Studies of men in North America and Europe show that men who consume alcoholic drinks often do so in order to fulfill certain social expectations of manliness. While the causes of drinking and alcoholism are complex and varied, gender roles and social expectations have a strong influence encouraging men to drink.

In 2004, Arran Stibbe published an analysis of a well-known men's-health magazine in 2000. According to Stibbe, although the magazine ostensibly focused on health it also promoted traditional masculine behaviors such as excessive consumption of convenience foods and meat, alcohol consumption and unsafe sex. Masculinity and sexual health is also a complex issue in the Global South, as well. In South Africa, HIV transmission was one of the significant reasons for the development of masculinities research. Risky actions commonly representative of toxic masculinity are also present in Western and Chinese male clients' attitudes and behaviors toward female sex workers in China's commercial sex industry. While many male clients frequently exhibited physical violence toward the female workers, in order to more overtly display their manliness, some men also admitted to being more sexually aggressive at times and purposefully having unprotected sex without the worker's knowledge.

Research on beer-commercial content by Lance Strate yielded results relevant to a study of masculinity. In beer commercials, masculine behavior (especially risk-taking) is encouraged. Commercials often focus on situations in which a man overcomes an obstacle in a group, working or playing hard (construction workers, farm workers or cowboys). Those involving play have central themes of mastery (of nature or each other), risk and adventure: fishing, camping, playing sports or socializing in bars. There is usually an element of danger and a focus on movement and speed (watching fast cars or driving fast). The bar is a setting for the measurement of masculinity in skills such as billiards, strength, and drinking ability.

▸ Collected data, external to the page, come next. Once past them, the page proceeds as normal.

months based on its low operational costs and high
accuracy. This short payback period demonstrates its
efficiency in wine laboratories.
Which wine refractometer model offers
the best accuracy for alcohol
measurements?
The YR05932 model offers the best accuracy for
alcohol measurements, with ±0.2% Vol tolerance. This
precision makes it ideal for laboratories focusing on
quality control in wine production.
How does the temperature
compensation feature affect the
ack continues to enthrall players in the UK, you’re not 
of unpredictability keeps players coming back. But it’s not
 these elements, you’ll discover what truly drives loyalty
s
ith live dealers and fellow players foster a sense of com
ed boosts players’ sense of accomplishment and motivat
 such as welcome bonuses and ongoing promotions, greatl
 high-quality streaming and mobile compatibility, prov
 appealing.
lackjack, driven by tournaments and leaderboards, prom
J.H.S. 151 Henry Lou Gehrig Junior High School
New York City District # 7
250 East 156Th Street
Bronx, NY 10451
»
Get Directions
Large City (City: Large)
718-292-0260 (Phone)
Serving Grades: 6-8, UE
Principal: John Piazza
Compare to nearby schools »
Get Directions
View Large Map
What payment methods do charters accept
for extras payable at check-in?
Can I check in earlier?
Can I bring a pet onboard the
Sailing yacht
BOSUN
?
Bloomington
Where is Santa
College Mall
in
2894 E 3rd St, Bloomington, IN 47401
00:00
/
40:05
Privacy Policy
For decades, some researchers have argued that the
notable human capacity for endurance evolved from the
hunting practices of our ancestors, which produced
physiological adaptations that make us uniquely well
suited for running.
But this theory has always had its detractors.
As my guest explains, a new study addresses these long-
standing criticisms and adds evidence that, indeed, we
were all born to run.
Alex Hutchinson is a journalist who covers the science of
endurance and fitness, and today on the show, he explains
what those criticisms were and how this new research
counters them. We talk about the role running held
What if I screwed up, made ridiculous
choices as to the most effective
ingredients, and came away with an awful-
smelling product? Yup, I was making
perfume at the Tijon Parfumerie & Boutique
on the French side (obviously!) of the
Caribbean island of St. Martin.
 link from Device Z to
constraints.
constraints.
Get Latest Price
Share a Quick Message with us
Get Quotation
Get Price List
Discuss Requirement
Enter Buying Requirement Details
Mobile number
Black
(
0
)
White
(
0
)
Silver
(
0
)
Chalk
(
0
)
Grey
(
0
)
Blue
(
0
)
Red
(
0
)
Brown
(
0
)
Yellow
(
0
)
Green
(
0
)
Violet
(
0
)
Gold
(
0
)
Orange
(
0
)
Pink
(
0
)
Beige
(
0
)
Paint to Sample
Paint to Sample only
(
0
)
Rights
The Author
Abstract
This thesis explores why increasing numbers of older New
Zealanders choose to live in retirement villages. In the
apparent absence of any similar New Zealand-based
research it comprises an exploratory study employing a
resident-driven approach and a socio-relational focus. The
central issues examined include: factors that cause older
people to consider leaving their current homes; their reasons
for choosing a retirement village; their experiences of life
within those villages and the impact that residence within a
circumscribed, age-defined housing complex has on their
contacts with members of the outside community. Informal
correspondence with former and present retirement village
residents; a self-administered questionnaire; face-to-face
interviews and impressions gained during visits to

Men, boys and people who were assigned male at birth face gender policing from people who think they are not masculine enough. Gender policing can increase the risk of alcoholism, anxiety, and depression.

==Criticism==
Study of the history of masculinity emerged during the 1980s, aided by the fields of women's and (later) gender history. Before women's history was examined, there was a "strict gendering of the public/private divide"; regarding masculinity, this meant little study of how men related to the household, domesticity and family life. Although women's historical role was negated, despite the writing of history by (and primarily about) men, a significant portion of the male experience was missing. This void was questioned during the late 1970s, when women's history began to analyze gender and women. Joan Scott's seminal article, calling for gender studies as an analytical concept to explore society, power and discourse, laid the foundation for this field.

According to Scott, gender should be used in two ways: productive and produced. Productive gender examined its role in creating power relationships, and produced gender explored the use and change of gender throughout history. This has influenced the field of masculinity, as seen in Pierre Bourdieu's definition of masculinity: produced by society and culture, and reproduced in daily life. A flurry of work in women's history led to a call for study of the male role (initially influenced by psychoanalysis) in society and emotional and interpersonal life. Connell wrote that these initial works were marked by a "high level of generality" in "broad surveys of cultural norms". The scholarship was aware of contemporary societal changes aiming to understand and evolve (or liberate) the male role in response to feminism.John Tosh calls for a return to this aim for the history of masculinity to be useful, academically and in the public sphere.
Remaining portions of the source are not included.